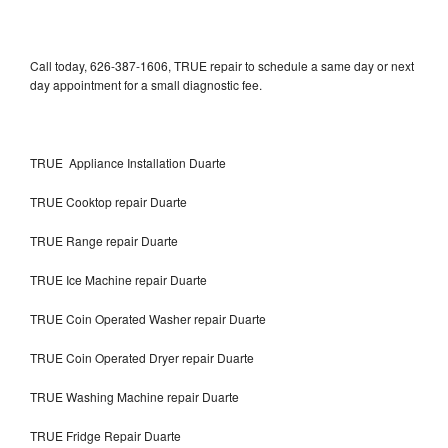
Call today, 626-387-1606, TRUE repair to schedule a same day or next
day appointment for a small diagnostic fee.
TRUE Appliance Installation Duarte
TRUE Cooktop repair Duarte
TRUE Range repair Duarte
TRUE Ice Machine repair Duarte
TRUE Coin Operated Washer repair Duarte
TRUE Coin Operated Dryer repair Duarte
TRUE Washing Machine repair Duarte
TRUE Fridge Repair Duarte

● ● ●

What is expected
Whichever lines of the material hold the word "TRUE", find and copy them.

Answer box
Call today, 626-387-1606, TRUE repair to schedule a same day or next
TRUE Appliance Installation Duarte
TRUE Cooktop repair Duarte
TRUE Range repair Duarte
TRUE Ice Machine repair Duarte
TRUE Coin Operated Washer repair Duarte
TRUE Coin Operated Dryer repair Duarte
TRUE Washing Machine repair Duarte
TRUE Fridge Repair Duarte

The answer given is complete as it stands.